Crime Library: Criminal Minds and Methods

The Killing of Lisa Steinberg

What Killed Lisa?

For prosecutors to sustain a charge of murder, they would have to conclusively establish the cause of death. Although Lisa was brought into St. Vincent's Hospital on the morning of November 2, 1987, in a fatal coma, she did not die "officially" until November 5 when she was removed from life support. "After it was turned off," a doctor later said, "there were a few minutes her heart continued to beat." How she came to be in that coma was essential to establish criminal liability.

Dr. Aglae Charlot, the medical examiner who performed Lisa's autopsy wrote in her initial reports that the victim's injuries were "suggestive but not conclusive of trauma." During her testimony during the week of November 12, 1988, though, she stated that Lisa may have died from blunt trauma as the result of a homicide. Dr. Charlot was not the only doctor to come to that conclusion.

Dr. Mary Lell, the hospital's chief of pediatric neurology, testified that Lisa's head injuries were consistent with a forceful blow and that the blow could have been a fist. She also ruled out the prospect of choking or poisoning as a cause of death. When the possibility of a fall was suggested, Dr. Lel was emphatic. "I've seen a number of children who have sustained that type of injury…the injury that would be sustained in that situation is completely different from the injury sustained by Lisa Steinberg."

But it was Dr. Douglas C. Miller of the New York University Medical Center who made the strongest impression on the jury.
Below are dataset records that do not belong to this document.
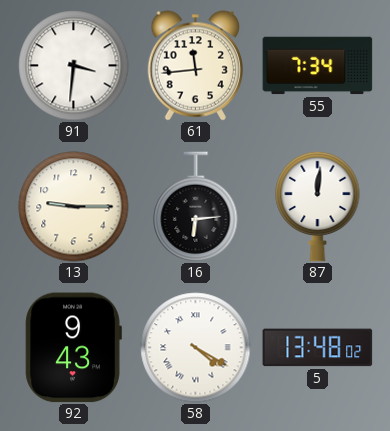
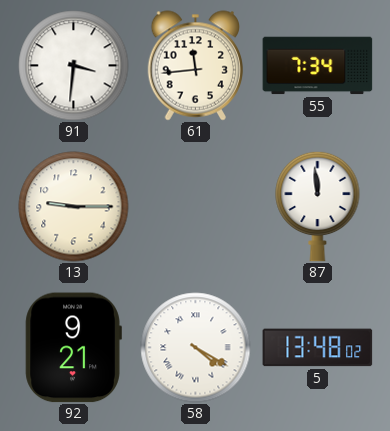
16: 6:14 -> none
87: 12:01 -> 11:59
92: 9:43 -> 9:21
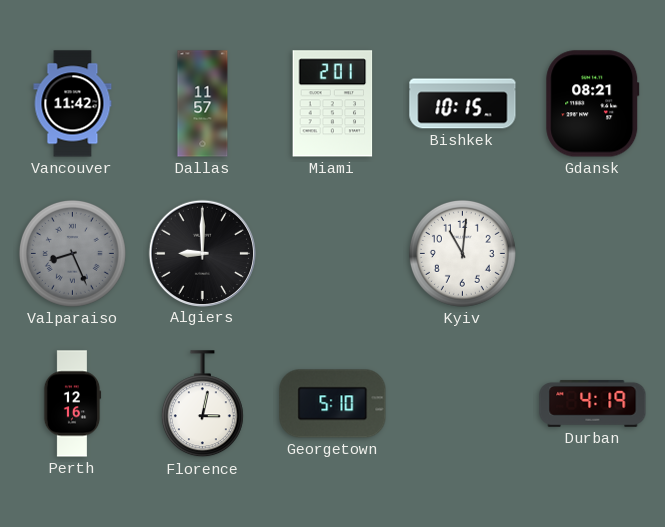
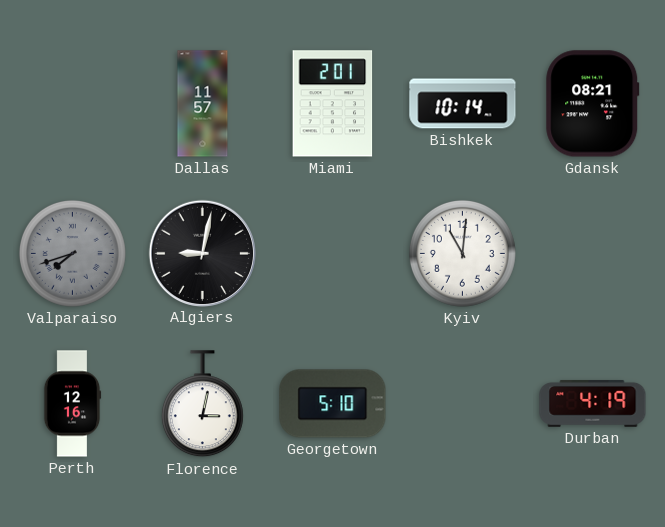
Vancouver: 11:42 -> none
Bishkek: 10:15 -> 10:14
Valparaiso: 8:26 -> 7:42
Algiers: 9:00 -> 9:02
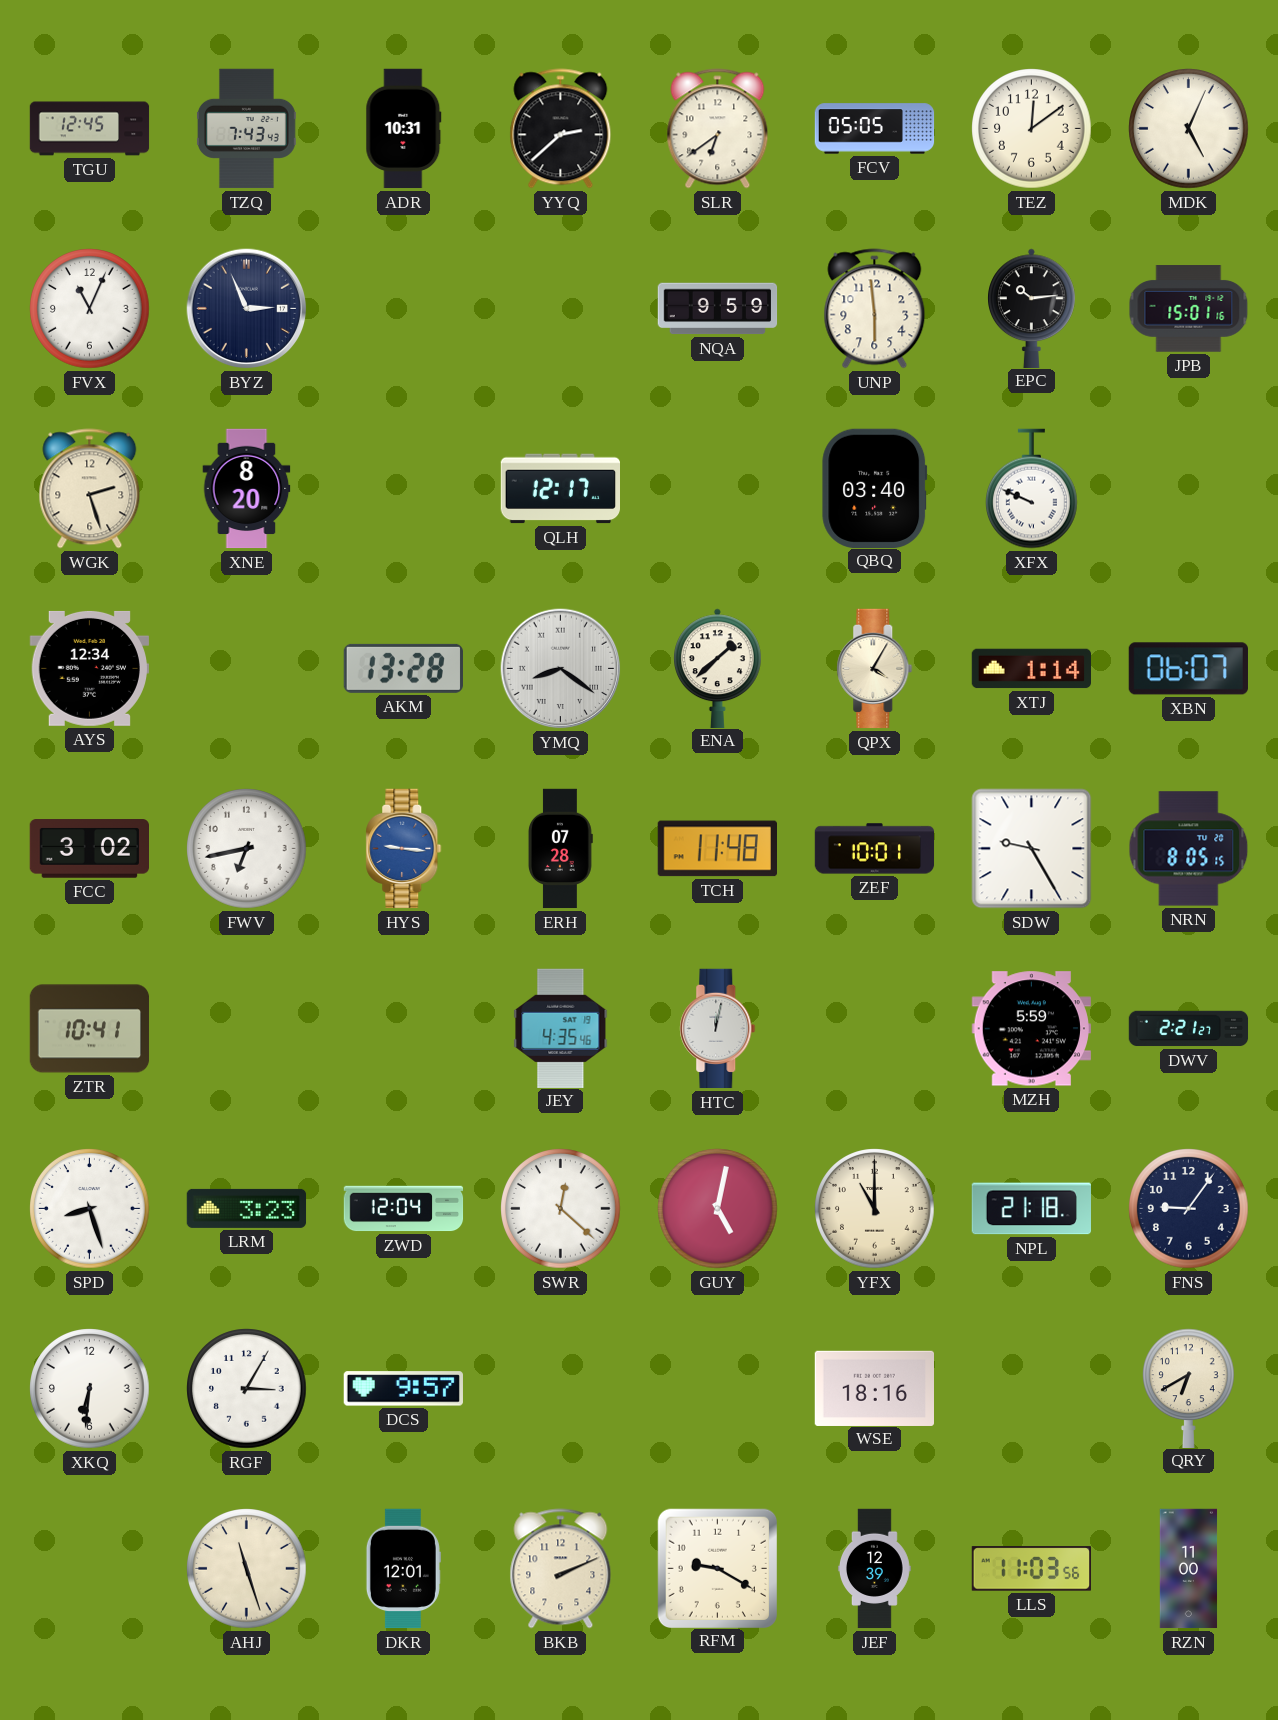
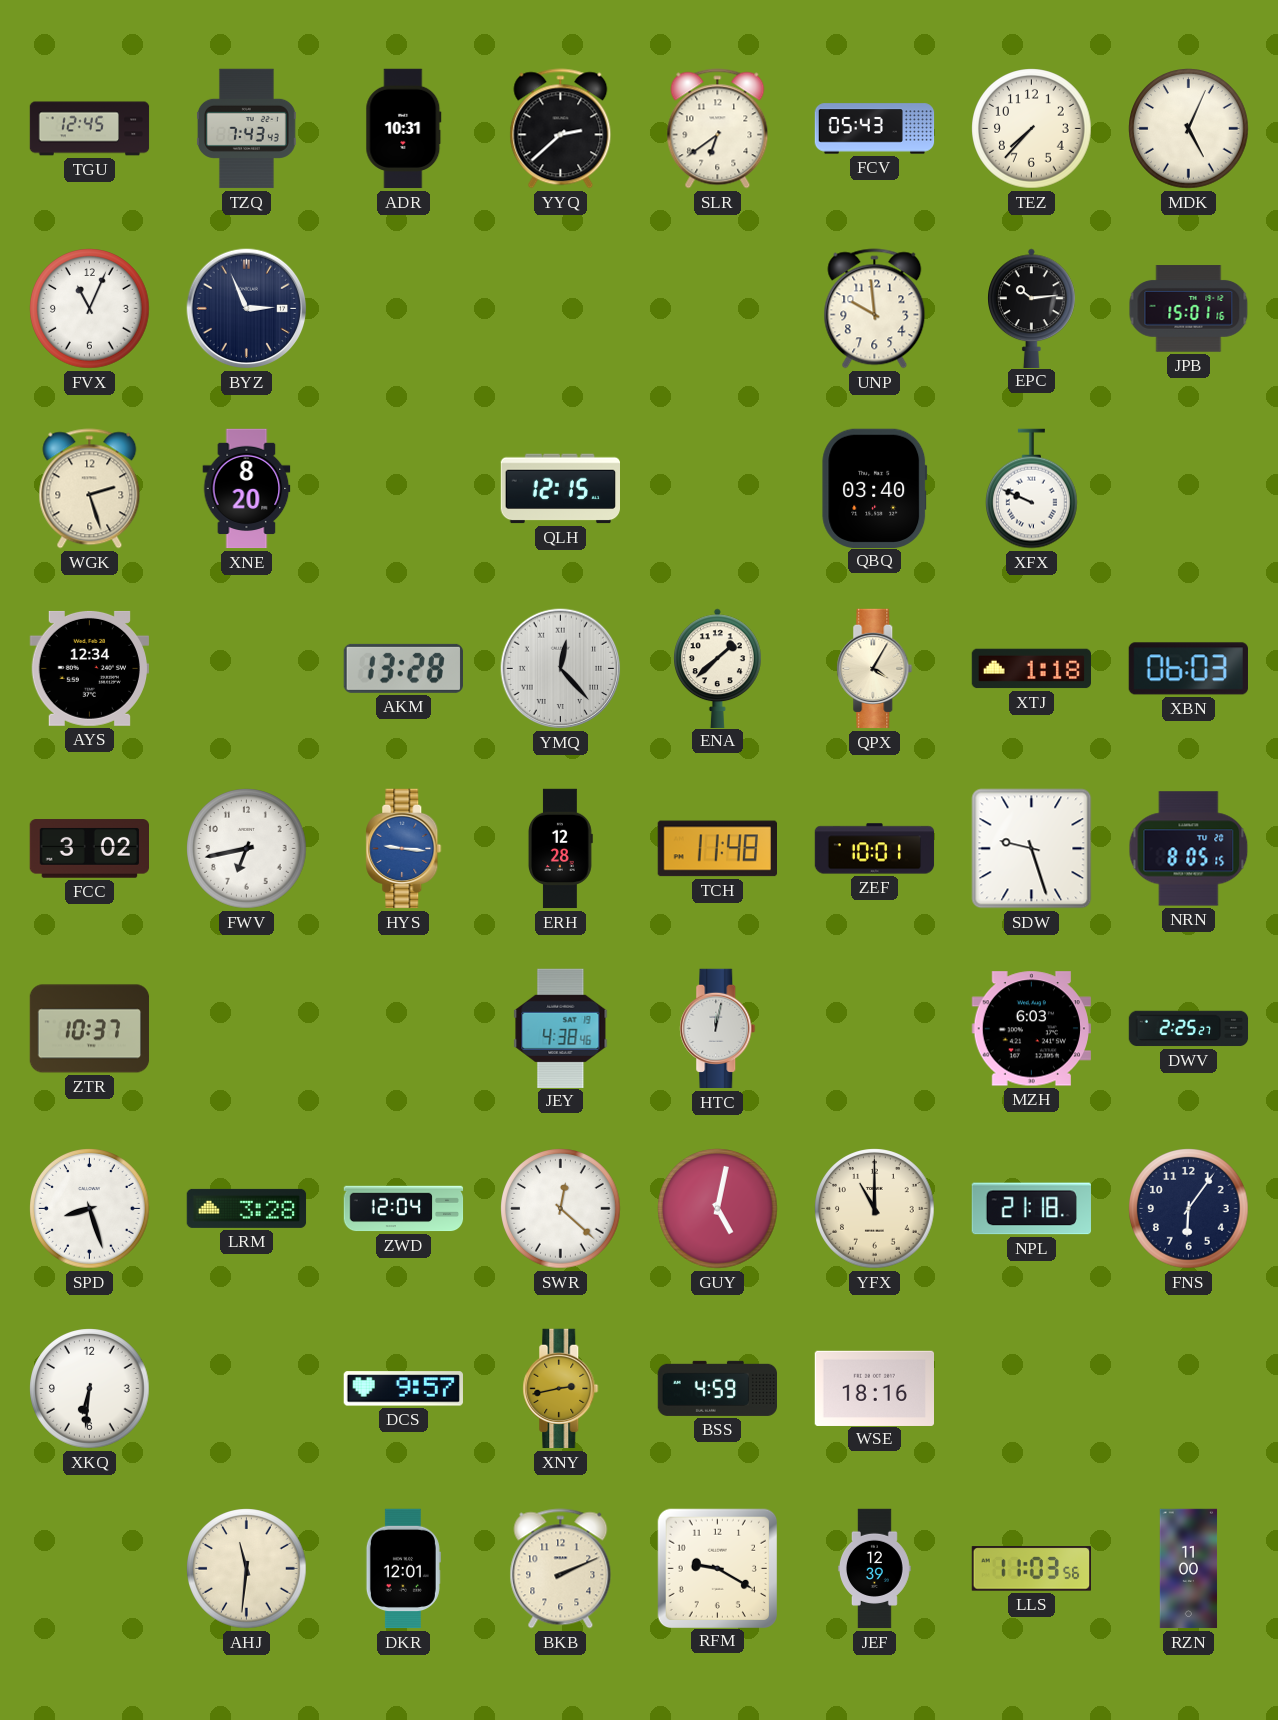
FCV: 05:05 -> 05:43
TEZ: 12:09 -> 7:37
NQA: 9:59 -> none
UNP: 5:59 -> 9:59
QLH: 12:17 -> 12:15
YMQ: 8:21 -> 12:23
XTJ: 1:14 -> 1:18
XBN: 06:07 -> 06:03
ERH: 07:28 -> 12:28
SDW: 9:25 -> 9:27
ZTR: 10:41 -> 10:37
JEY: 4:35 -> 4:38
MZH: 5:59 -> 6:03
DWV: 2:21 -> 2:25
LRM: 3:23 -> 3:28
FNS: 9:06 -> 6:06
RGF: 3:05 -> none
XNY: none -> 2:43
BSS: none -> 4:59
QRY: 6:40 -> none
AHJ: 11:27 -> 11:31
He said that Lisa's brain damage was "blunt head trauma, and nothing else." He made the comparison with the head blows suffered by professional boxers and who sometimes die from them. "They never have their skulls fractured either," he said. The fatal blow would have to be one of sufficient force, a fact that worked against Steinberg because it was alleged that Hedda Nussbaum was in such a debilitated condition on the night of November 1, 1987, she simply did not have the energy to strike that hard. "They (the blows) would have to have been…a tremendous force," Miller said. In short, Lisa's brain had been smashed into the walls of her skull.